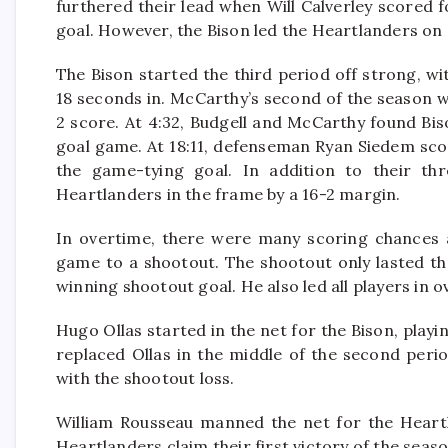
furthered their lead when Will Calverley scored fo
goal. However, the Bison led the Heartlanders on 
The Bison started the third period off strong, 
18 seconds in. McCarthy’s second of the season w
2 score. At 4:32, Budgell and McCarthy found Bi
goal game. At 18:11, defenseman Ryan Siedem score
the game-tying goal. In addition to their th
Heartlanders in the frame by a 16-2 margin.
In overtime, there were many scoring chances 
game to a shootout. The shootout only lasted th
winning shootout goal. He also led all players in o
Hugo Ollas started in the net for the Bison, playi
replaced Ollas in the middle of the second perio
with the shootout loss.
William Rousseau manned the net for the Heartl
Heartlanders claim their first victory of the seas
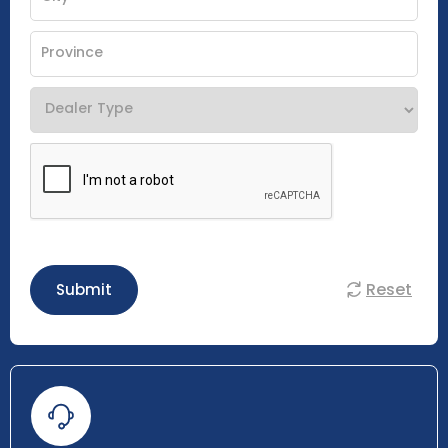
Reset
Submit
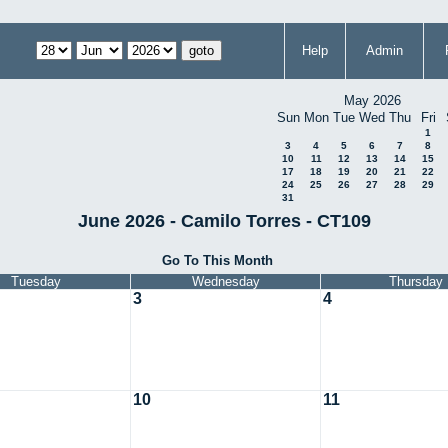
Help
Admin
May 2026
Sun
Mon
Tue
Wed
Thu
Fri
1
3
4
5
6
7
8
10
11
12
13
14
15
17
18
19
20
21
22
24
25
26
27
28
29
31
June 2026 - Camilo Torres - CT109
Go To This Month
Tuesday
Wednesday
Thursday
3
4
10
11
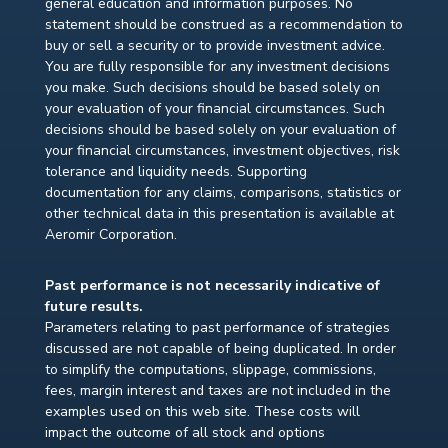
general education and information purposes. No
statement should be construed as a recommendation to
buy or sell a security or to provide investment advice.
You are fully responsible for any investment decisions
you make. Such decisions should be based solely on
your evaluation of your financial circumstances. Such
decisions should be based solely on your evaluation of
your financial circumstances, investment objectives, risk
tolerance and liquidity needs. Supporting
documentation for any claims, comparisons, statistics or
other technical data in this presentation is available at
Aeromir Corporation.
Past performance is not necessarily indicative of
future results.
Parameters relating to past performance of strategies
discussed are not capable of being duplicated. In order
to simplify the computations, slippage, commissions,
fees, margin interest and taxes are not included in the
examples used on this web site. These costs will
impact the outcome of all stock and options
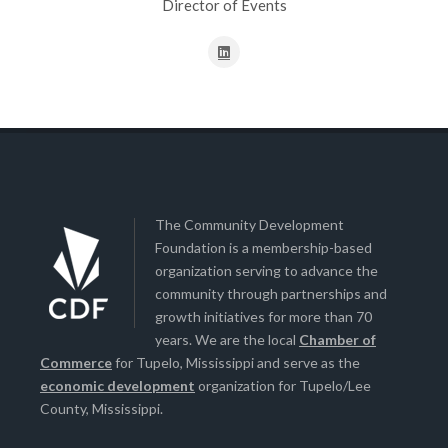
Director of Events
The Community Development
Foundation is a membership-based
organization serving to advance the
community through partnerships and
growth initiatives for more than 70
years. We are the local
Chamber of
Commerce
for Tupelo, Mississippi and serve as the
economic development
organization for Tupelo/Lee
County, Mississippi.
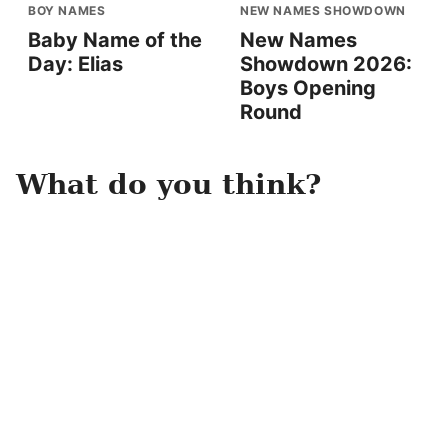
BOY NAMES
NEW NAMES SHOWDOWN
Baby Name of the
New Names
Day: Elias
Showdown 2026:
Boys Opening
Round
What do you think?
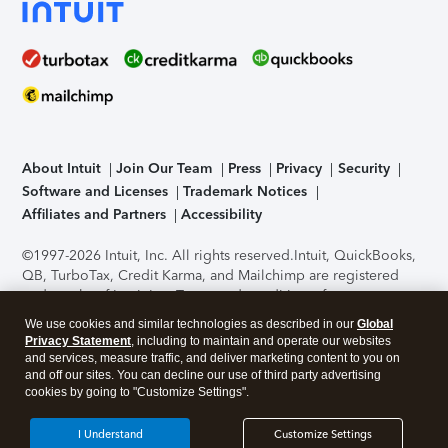
About Intuit
Join Our Team
Press
Privacy
Security
Software and Licenses
Trademark Notices
Affiliates and Partners
Accessibility
©1997-2026 Intuit, Inc. All rights reserved.
Intuit, QuickBooks,
QB, TurboTax, Credit Karma, and Mailchimp are registered
trademarks of Intuit Inc. Terms and conditions, features,
support, pricing, and service options subject to change
We use cookies and similar technologies as described in our
Global
without notice.
Security Certification of the TurboTax Online
Privacy Statement
, including to maintain and operate our websites
application has been performed by C-Level Security.
By
and services, measure traffic, and deliver marketing content to you on
accessing and using this page you agree to the
Terms of Use
.
and off our sites. You can decline our use of third party advertising
cookies by going to "Customize Settings".
About Cookies
Manage cookies
I Understand
Customize Settings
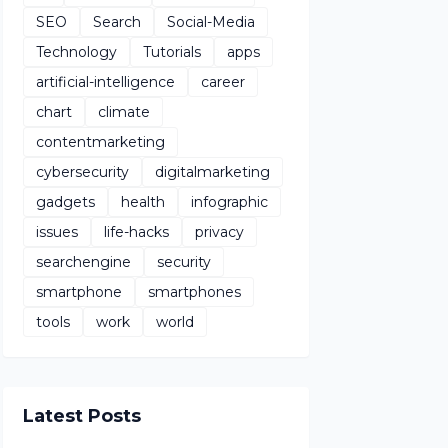
SEO
Search
Social-Media
Technology
Tutorials
apps
artificial-intelligence
career
chart
climate
contentmarketing
cybersecurity
digitalmarketing
gadgets
health
infographic
issues
life-hacks
privacy
searchengine
security
smartphone
smartphones
tools
work
world
Latest Posts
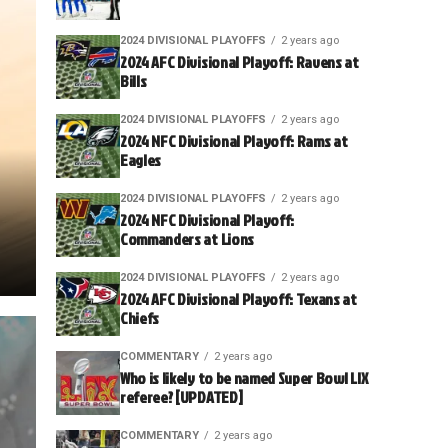
2024 DIVISIONAL PLAYOFFS
2 years ago
2024 AFC Divisional Playoff: Ravens at
Bills
2024 DIVISIONAL PLAYOFFS
2 years ago
2024 NFC Divisional Playoff: Rams at
Eagles
2024 DIVISIONAL PLAYOFFS
2 years ago
2024 NFC Divisional Playoff:
Commanders at Lions
2024 DIVISIONAL PLAYOFFS
2 years ago
2024 AFC Divisional Playoff: Texans at
Chiefs
COMMENTARY
2 years ago
Who is likely to be named Super Bowl LIX
referee? [UPDATED]
COMMENTARY
2 years ago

=-=-=

About this exercise
Will you set down the records word for word while leaving out every picture?

Answer to the problem
furthered their lead when Will Calverley scored fo
goal. However, the Bison led the Heartlanders on 
The Bison started the third period off strong, 
18 seconds in. McCarthy’s second of the season w
2 score. At 4:32, Budgell and McCarthy found Bi
goal game. At 18:11, defenseman Ryan Siedem score
the game-tying goal. In addition to their th
Heartlanders in the frame by a 16-2 margin.
In overtime, there were many scoring chances 
game to a shootout. The shootout only lasted th
winning shootout goal. He also led all players in o
Hugo Ollas started in the net for the Bison, playi
replaced Ollas in the middle of the second perio
with the shootout loss.
William Rousseau manned the net for the Heartl
Heartlanders claim their first victory of the seas
Reset
Submit
Help
Admin
May 2026
Sun
Mon
Tue
Wed
Thu
Fri
1
3
4
5
6
7
8
10
11
12
13
14
15
17
18
19
20
21
22
24
25
26
27
28
29
31
June 2026 - Camilo Torres - CT109
Go To This Month
Tuesday
Wednesday
Thursday
3
4
10
11
general education and information purposes. No
statement should be construed as a recommendation to
buy or sell a security or to provide investment advice.
You are fully responsible for any investment decisions
you make. Such decisions should be based solely on
your evaluation of your financial circumstances. Such
decisions should be based solely on your evaluation of
your financial circumstances, investment objectives, risk
tolerance and liquidity needs. Supporting
documentation for any claims, comparisons, statistics or
other technical data in this presentation is available at
Aeromir Corporation.
Past performance is not necessarily indicative of
future results.
Parameters relating to past performance of strategies
discussed are not capable of being duplicated. In order
to simplify the computations, slippage, commissions,
fees, margin interest and taxes are not included in the
examples used on this web site. These costs will
impact the outcome of all stock and options
Director of Events
The Community Development
Foundation is a membership-based
organization serving to advance the
community through partnerships and
growth initiatives for more than 70
years. We are the local
Chamber of
Commerce
for Tupelo, Mississippi and serve as the
economic development
organization for Tupelo/Lee
County, Mississippi.
BOY NAMES
NEW NAMES SHOWDOWN
Baby Name of the
New Names
Day: Elias
Showdown 2026:
Boys Opening
Round
What do you think?
About Intuit
Join Our Team
Press
Privacy
Security
Software and Licenses
Trademark Notices
Affiliates and Partners
Accessibility
©1997-2026 Intuit, Inc. All rights reserved.
Intuit, QuickBooks,
QB, TurboTax, Credit Karma, and Mailchimp are registered
trademarks of Intuit Inc. Terms and conditions, features,
support, pricing, and service options subject to change
We use cookies and similar technologies as described in our
Global
without notice.
Security Certification of the TurboTax Online
Privacy Statement
, including to maintain and operate our websites
application has been performed by C-Level Security.
By
and services, measure traffic, and deliver marketing content to you on
accessing and using this page you agree to the
Terms of Use
.
and off our sites. You can decline our use of third party advertising
cookies by going to "Customize Settings".
About Cookies
Manage cookies
I Understand
Customize Settings
SEO
Search
Social-Media
Technology
Tutorials
apps
artificial-intelligence
career
chart
climate
contentmarketing
cybersecurity
digitalmarketing
gadgets
health
infographic
issues
life-hacks
privacy
searchengine
security
smartphone
smartphones
tools
work
world
Latest Posts
2024 DIVISIONAL PLAYOFFS
2 years ago
2024 AFC Divisional Playoff: Ravens at
Bills
2024 DIVISIONAL PLAYOFFS
2 years ago
2024 NFC Divisional Playoff: Rams at
Eagles
2024 DIVISIONAL PLAYOFFS
2 years ago
2024 NFC Divisional Playoff:
Commanders at Lions
2024 DIVISIONAL PLAYOFFS
2 years ago
2024 AFC Divisional Playoff: Texans at
Chiefs
COMMENTARY
2 years ago
Who is likely to be named Super Bowl LIX
referee? [UPDATED]
COMMENTARY
2 years ago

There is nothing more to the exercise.